> Work instruction
Give the listing again word for word. Leave every image out.

> Information shown
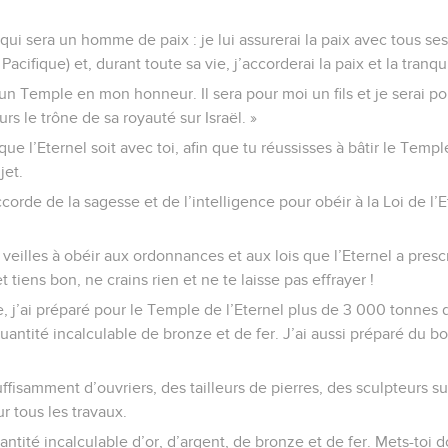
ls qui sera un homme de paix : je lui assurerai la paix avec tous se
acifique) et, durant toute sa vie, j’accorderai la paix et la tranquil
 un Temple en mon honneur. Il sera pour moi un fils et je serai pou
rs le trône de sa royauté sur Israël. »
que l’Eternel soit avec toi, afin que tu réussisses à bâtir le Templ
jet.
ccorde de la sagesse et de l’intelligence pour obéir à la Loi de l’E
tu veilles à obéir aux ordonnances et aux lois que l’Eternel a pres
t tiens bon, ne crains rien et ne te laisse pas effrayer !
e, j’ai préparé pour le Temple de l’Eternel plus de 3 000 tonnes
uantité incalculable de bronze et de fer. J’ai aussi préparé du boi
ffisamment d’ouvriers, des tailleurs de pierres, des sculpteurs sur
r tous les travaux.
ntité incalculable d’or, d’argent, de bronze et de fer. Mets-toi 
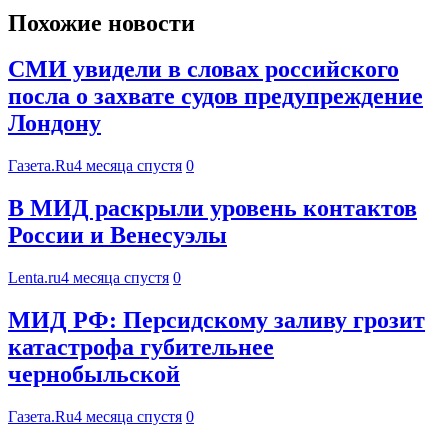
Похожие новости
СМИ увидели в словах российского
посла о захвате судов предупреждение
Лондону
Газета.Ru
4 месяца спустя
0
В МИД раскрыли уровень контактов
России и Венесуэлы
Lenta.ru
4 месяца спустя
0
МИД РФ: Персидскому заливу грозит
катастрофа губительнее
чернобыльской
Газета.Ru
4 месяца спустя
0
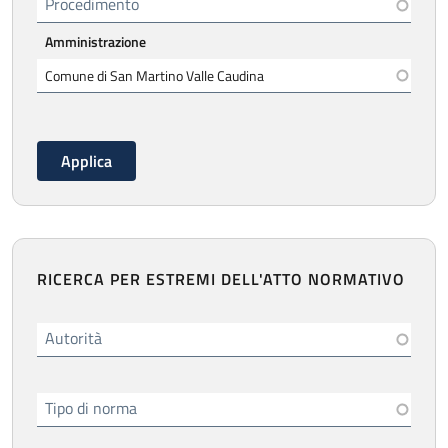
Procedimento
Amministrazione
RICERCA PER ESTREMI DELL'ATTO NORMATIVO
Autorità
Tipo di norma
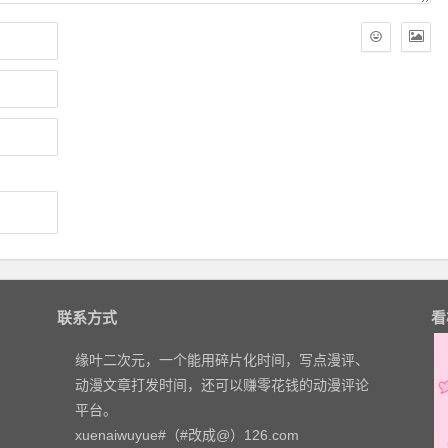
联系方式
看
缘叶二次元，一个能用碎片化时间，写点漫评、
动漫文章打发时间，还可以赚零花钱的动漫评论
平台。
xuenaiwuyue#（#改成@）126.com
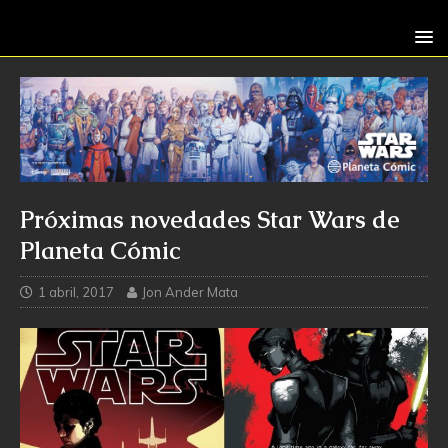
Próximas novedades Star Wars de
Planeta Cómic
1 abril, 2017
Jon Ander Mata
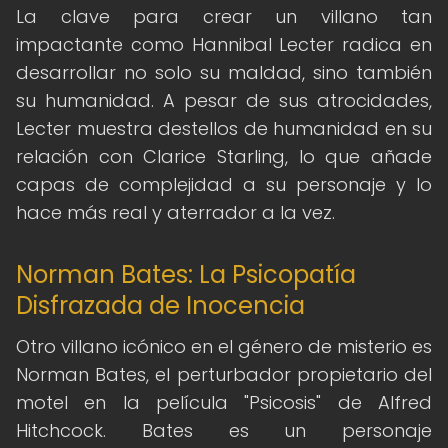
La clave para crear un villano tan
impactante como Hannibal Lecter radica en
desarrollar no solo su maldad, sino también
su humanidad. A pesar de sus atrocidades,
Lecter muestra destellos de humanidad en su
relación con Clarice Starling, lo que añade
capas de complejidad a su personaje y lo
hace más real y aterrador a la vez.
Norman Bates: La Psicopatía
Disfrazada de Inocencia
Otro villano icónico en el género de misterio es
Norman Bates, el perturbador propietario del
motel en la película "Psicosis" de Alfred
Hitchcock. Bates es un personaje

> Problem solution
ls qui sera un homme de paix : je lui assurerai la paix avec tous se
acifique) et, durant toute sa vie, j’accorderai la paix et la tranquil
 un Temple en mon honneur. Il sera pour moi un fils et je serai pou
rs le trône de sa royauté sur Israël. »
que l’Eternel soit avec toi, afin que tu réussisses à bâtir le Templ
jet.
ccorde de la sagesse et de l’intelligence pour obéir à la Loi de l’E
tu veilles à obéir aux ordonnances et aux lois que l’Eternel a pres
t tiens bon, ne crains rien et ne te laisse pas effrayer !
e, j’ai préparé pour le Temple de l’Eternel plus de 3 000 tonnes
uantité incalculable de bronze et de fer. J’ai aussi préparé du boi
ffisamment d’ouvriers, des tailleurs de pierres, des sculpteurs sur
r tous les travaux.
ntité incalculable d’or, d’argent, de bronze et de fer. Mets-toi 
Похожие новости
СМИ увидели в словах российского
посла о захвате судов предупреждение
Лондону
Газета.Ru
4 месяца спустя
0
В МИД раскрыли уровень контактов
России и Венесуэлы
Lenta.ru
4 месяца спустя
0
МИД РФ: Персидскому заливу грозит
катастрофа губительнее
чернобыльской
Газета.Ru
4 месяца спустя
0
Procedimento
Amministrazione
RICERCA PER ESTREMI DELL'ATTO NORMATIVO
Autorità
Tipo di norma
联系方式
看
缘叶二次元，一个能用碎片化时间，写点漫评、
动漫文章打发时间，还可以赚零花钱的动漫评论
平台。
xuenaiwuyue#（#改成@）126.com
Próximas novedades Star Wars de
Planeta Cómic
1 abril, 2017
Jon Ander Mata
La clave para crear un villano tan
impactante como Hannibal Lecter radica en
desarrollar no solo su maldad, sino también
su humanidad. A pesar de sus atrocidades,
Lecter muestra destellos de humanidad en su
relación con Clarice Starling, lo que añade
capas de complejidad a su personaje y lo
hace más real y aterrador a la vez.
Norman Bates: La Psicopatía
Disfrazada de Inocencia
Otro villano icónico en el género de misterio es
Norman Bates, el perturbador propietario del
motel en la película "Psicosis" de Alfred
Hitchcock. Bates es un personaje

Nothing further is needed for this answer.